**What you will do:**
Using the records underneath, tally the lines where the word "Apothekengefäss" appears and please give only the count.

**Study material:**

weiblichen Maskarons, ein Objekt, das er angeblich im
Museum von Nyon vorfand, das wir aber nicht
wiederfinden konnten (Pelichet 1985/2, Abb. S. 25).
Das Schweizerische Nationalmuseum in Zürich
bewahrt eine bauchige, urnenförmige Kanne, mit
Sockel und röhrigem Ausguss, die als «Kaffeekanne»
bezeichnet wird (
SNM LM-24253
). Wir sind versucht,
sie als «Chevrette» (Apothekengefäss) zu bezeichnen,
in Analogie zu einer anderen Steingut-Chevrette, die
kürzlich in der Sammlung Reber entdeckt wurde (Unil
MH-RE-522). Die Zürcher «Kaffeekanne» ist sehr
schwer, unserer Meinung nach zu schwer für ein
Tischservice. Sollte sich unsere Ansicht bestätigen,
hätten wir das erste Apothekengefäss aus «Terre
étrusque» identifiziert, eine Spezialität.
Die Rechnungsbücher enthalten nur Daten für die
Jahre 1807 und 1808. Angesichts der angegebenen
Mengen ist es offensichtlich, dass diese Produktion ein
--
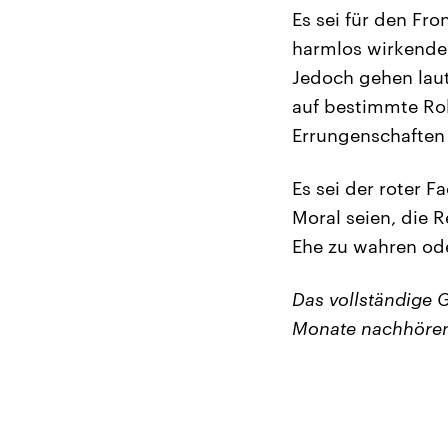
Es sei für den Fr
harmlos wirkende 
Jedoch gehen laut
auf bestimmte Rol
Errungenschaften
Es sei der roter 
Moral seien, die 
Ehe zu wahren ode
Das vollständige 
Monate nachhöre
...
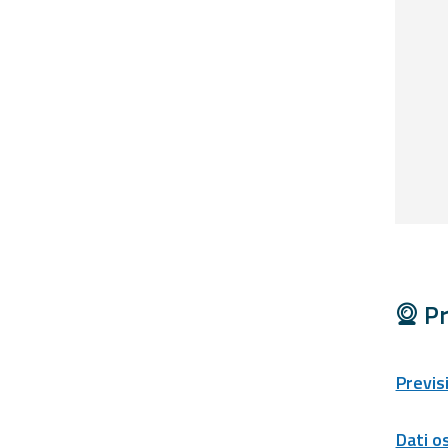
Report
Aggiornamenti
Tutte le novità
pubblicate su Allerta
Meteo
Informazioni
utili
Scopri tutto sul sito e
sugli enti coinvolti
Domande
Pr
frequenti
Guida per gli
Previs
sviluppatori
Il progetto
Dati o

**Response to the exercise:**
2